Automatically fitting distributions and calculating correlations for simulated inputs. If the active dataset contains historical data for the inputs that you want to simulate, then you can automatically find the distributions that most closely fit the data for those inputs as well as determine any correlations between them. The steps are as follows:
- Verify that each of the inputs that you want to simulate is matched
up with the correct field in the active dataset. Inputs are listed
in the Input column and the Fit to column displays the matched field
in the active dataset. You can match an input to a different field
in the active dataset by selecting a different item from the Fit to
A value of -None- in the Fit to column indicates that the input could not be automatically matched to a field in the active dataset. By default, inputs are matched to dataset fields on name, measurement level and type (numeric or string). If the active dataset does not contain historical data for the input, then manually specify the distribution for the input or specify the input as a fixed input, as described below.
- Click Fit All.
The closest fitting distribution and its associated parameters are displayed in the Distribution column along with a plot of the distribution superimposed on a histogram (or bar chart) of the historical data. Correlations between simulated inputs are displayed on the Correlations settings. You can examine the fit results and customize automatic distribution fitting for a particular input by selecting the row for the input and clicking Fit Details. See the topic Fit Details (simulation) for more information.

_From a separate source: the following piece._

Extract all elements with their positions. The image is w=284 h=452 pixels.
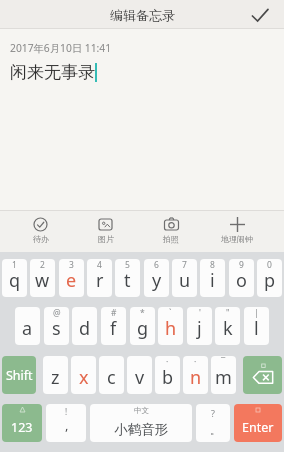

You can run automatic distribution fitting for a particular input by selecting the row for the input and clicking Fit. Correlations for all simulated inputs that match fields in the active dataset are also automatically calculated.
- Cases with missing values for any simulated input are excluded from distribution fitting, computation of correlations, and computation of the optional contingency table (for inputs with a Categorical distribution). You can optionally specify whether user-missing values of inputs with a Categorical distribution are treated as valid. By default, they are treated as missing. For more information, see the topic Advanced Options (simulation).
- For continuous and ordinal inputs, if an acceptable fit cannot be found for any of the tested distributions, then the Empirical distribution is suggested as the closest fit. For continuous inputs, the Empirical distribution is the cumulative distribution function of the historical data. For ordinal inputs, the Empirical distribution is the categorical distribution of the historical data.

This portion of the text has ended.